(Dataset entries)
⟨

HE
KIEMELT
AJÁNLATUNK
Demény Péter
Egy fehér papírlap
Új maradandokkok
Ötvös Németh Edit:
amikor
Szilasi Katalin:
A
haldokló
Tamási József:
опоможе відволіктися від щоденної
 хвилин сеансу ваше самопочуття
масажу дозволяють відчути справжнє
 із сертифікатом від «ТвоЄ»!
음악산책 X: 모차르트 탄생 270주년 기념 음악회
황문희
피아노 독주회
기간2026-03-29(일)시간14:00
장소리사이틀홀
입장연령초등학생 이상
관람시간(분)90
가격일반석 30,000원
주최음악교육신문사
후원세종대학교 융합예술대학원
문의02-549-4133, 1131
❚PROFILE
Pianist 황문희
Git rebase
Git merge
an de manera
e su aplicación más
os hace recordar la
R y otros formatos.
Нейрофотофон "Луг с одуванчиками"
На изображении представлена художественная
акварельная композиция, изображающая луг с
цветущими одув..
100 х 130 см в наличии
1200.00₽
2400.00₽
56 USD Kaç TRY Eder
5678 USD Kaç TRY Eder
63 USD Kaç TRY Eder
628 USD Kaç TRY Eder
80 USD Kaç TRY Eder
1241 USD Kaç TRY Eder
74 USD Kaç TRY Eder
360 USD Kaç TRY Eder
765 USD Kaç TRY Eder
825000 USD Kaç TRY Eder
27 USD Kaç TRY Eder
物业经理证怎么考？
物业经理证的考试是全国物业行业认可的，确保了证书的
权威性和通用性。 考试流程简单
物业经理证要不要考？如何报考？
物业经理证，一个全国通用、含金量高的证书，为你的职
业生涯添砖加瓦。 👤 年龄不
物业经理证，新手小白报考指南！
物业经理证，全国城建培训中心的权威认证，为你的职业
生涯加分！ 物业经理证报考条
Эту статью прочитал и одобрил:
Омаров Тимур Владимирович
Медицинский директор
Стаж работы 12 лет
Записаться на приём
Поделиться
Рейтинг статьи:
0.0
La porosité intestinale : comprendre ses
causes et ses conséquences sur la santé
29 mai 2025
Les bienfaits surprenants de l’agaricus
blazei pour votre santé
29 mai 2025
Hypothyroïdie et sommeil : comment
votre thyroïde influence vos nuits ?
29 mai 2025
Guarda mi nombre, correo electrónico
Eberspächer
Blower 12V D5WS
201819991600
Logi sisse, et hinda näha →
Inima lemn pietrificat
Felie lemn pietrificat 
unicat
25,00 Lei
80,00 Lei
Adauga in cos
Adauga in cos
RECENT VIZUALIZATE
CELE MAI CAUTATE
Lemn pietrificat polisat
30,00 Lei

⟩

● WORK INSTRUCTIONS: As the exercise requires, copy out the data shown above word for word.

● EXERCISE OUTPUT:
HE
KIEMELT
AJÁNLATUNK
Demény Péter
Egy fehér papírlap
Új maradandokkok
Ötvös Németh Edit:
amikor
Szilasi Katalin:
A
haldokló
Tamási József:
опоможе відволіктися від щоденної
 хвилин сеансу ваше самопочуття
масажу дозволяють відчути справжнє
 із сертифікатом від «ТвоЄ»!
음악산책 X: 모차르트 탄생 270주년 기념 음악회
황문희
피아노 독주회
기간2026-03-29(일)시간14:00
장소리사이틀홀
입장연령초등학생 이상
관람시간(분)90
가격일반석 30,000원
주최음악교육신문사
후원세종대학교 융합예술대학원
문의02-549-4133, 1131
❚PROFILE
Pianist 황문희
Git rebase
Git merge
an de manera
e su aplicación más
os hace recordar la
R y otros formatos.
Нейрофотофон "Луг с одуванчиками"
На изображении представлена художественная
акварельная композиция, изображающая луг с
цветущими одув..
100 х 130 см в наличии
1200.00₽
2400.00₽
56 USD Kaç TRY Eder
5678 USD Kaç TRY Eder
63 USD Kaç TRY Eder
628 USD Kaç TRY Eder
80 USD Kaç TRY Eder
1241 USD Kaç TRY Eder
74 USD Kaç TRY Eder
360 USD Kaç TRY Eder
765 USD Kaç TRY Eder
825000 USD Kaç TRY Eder
27 USD Kaç TRY Eder
物业经理证怎么考？
物业经理证的考试是全国物业行业认可的，确保了证书的
权威性和通用性。 考试流程简单
物业经理证要不要考？如何报考？
物业经理证，一个全国通用、含金量高的证书，为你的职
业生涯添砖加瓦。 👤 年龄不
物业经理证，新手小白报考指南！
物业经理证，全国城建培训中心的权威认证，为你的职业
生涯加分！ 物业经理证报考条
Эту статью прочитал и одобрил:
Омаров Тимур Владимирович
Медицинский директор
Стаж работы 12 лет
Записаться на приём
Поделиться
Рейтинг статьи:
0.0
La porosité intestinale : comprendre ses
causes et ses conséquences sur la santé
29 mai 2025
Les bienfaits surprenants de l’agaricus
blazei pour votre santé
29 mai 2025
Hypothyroïdie et sommeil : comment
votre thyroïde influence vos nuits ?
29 mai 2025
Guarda mi nombre, correo electrónico
Eberspächer
Blower 12V D5WS
201819991600
Logi sisse, et hinda näha →
Inima lemn pietrificat
Felie lemn pietrificat 
unicat
25,00 Lei
80,00 Lei
Adauga in cos
Adauga in cos
RECENT VIZUALIZATE
CELE MAI CAUTATE
Lemn pietrificat polisat
30,00 Lei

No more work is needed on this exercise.